In 1995, the Scottish Office Department of Environment produced a report on how to apply the Habitats Directive, which protects under European Law “Special Areas of Conservation” (SAC). European law adopted the Habitats Directive on the conservation of natural habitats and of wild fauna and flora in 1992. The list of proposed designated areas were submitted in 1995, to which areas will hopefully be designated in the near future.

The Avondale SSSI is covered by the Clyde Valley Woods SAC. “These sites are recognised as good examples of habitats regarded as rare, endangered or vulnerable on a European scale. Clyde Valley Woods are an example of a mixed woodland on alkaline soils associated with rocky slopes and is the only example in Scotland of this type of habitat recognised by this new designation. This type of habitat has been given the status of “priority” habitat and there are only 14 priority habitat types in Scotland”. Although not yet designated, these sites are to be treated as such until each site is officially listed.

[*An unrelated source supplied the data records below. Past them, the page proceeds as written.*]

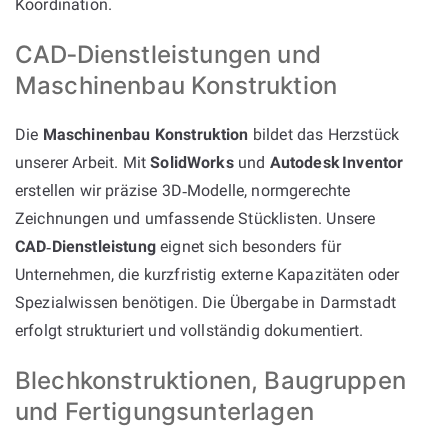
Koordination.
CAD‑Dienstleistungen und
Maschinenbau Konstruktion
Die
Maschinenbau Konstruktion
bildet das Herzstück
unserer Arbeit. Mit
SolidWorks
und
Autodesk Inventor
erstellen wir präzise 3D‑Modelle, normgerechte
Zeichnungen und umfassende Stücklisten. Unsere
CAD‑Dienstleistung
eignet sich besonders für
Unternehmen, die kurzfristig externe Kapazitäten oder
Spezialwissen benötigen. Die Übergabe in Darmstadt
erfolgt strukturiert und vollständig dokumentiert.
Blechkonstruktionen, Baugruppen
und Fertigungsunterlagen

The Nature Conservancy Council state the SAC from a conservation standpoint, constitutes probably the most important single woodland complex therein, and its biological quality is exceptional. This is greatly due to the areas limited management during the past century. The Avon and Cander gorge is considered an irreplaceable area of primary woodland of particular scientific interest as it contains a number of plants and animals with limited powers of colonisation.

These sites are constantly under threat from the expansion of housing and opencast mining. It is my view that these exceptional sites of natural beauty should be protected and maintained for their natural heritage values and preserved for the educational and recreational awareness of our environment. The completion of the Avon walkway may facilitate people the opportunity to access such sites of interest more readily.

If you love the freedom of the countryside and feel inclined to investigate our right of ways, then experience the many wonders of our local habitat and enjoy exploring the parish and encourage in others, a sense of curiosity and awareness of our environment.